=== INSTRUCTIONS TO FOLLOW ===
The data below should be copied out exactly, with its pictures omitted.

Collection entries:
Start of Block

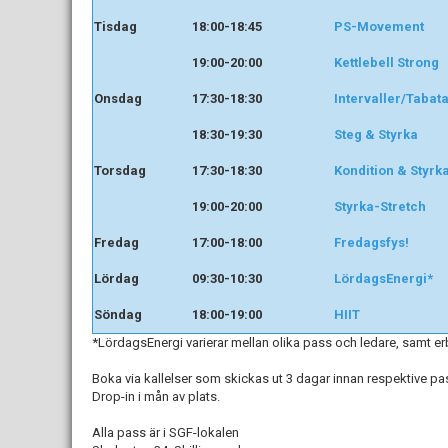
Tisdag
18:00-18:45
PS-Movement
19:00-20:00
Kettlebell Strong
Onsdag
17:30-18:30
Intervaller/Tabat
18:30-19:30
Steg & Styrka
Torsdag
17:30-18:30
Kondition & Styrk
19:00-20:00
Styrka-Stretch
Fredag
17:00-18:00
Fredagsfys!
Lördag
09:30-10:30
LördagsEnergi*
Söndag
18:00-19:00
HIIT
*LördagsEnergi varierar mellan olika pass och ledare, samt erbj
Boka via kallelser som skickas ut 3 dagar innan respektive pa
Drop-in i mån av plats.
Alla pass är i SGF-lokalen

End of Block

=== FINISHED TASK ===
Tisdag
18:00-18:45
PS-Movement
19:00-20:00
Kettlebell Strong
Onsdag
17:30-18:30
Intervaller/Tabat
18:30-19:30
Steg & Styrka
Torsdag
17:30-18:30
Kondition & Styrk
19:00-20:00
Styrka-Stretch
Fredag
17:00-18:00
Fredagsfys!
Lördag
09:30-10:30
LördagsEnergi*
Söndag
18:00-19:00
HIIT
*LördagsEnergi varierar mellan olika pass och ledare, samt erbj
Boka via kallelser som skickas ut 3 dagar innan respektive pa
Drop-in i mån av plats.
Alla pass är i SGF-lokalen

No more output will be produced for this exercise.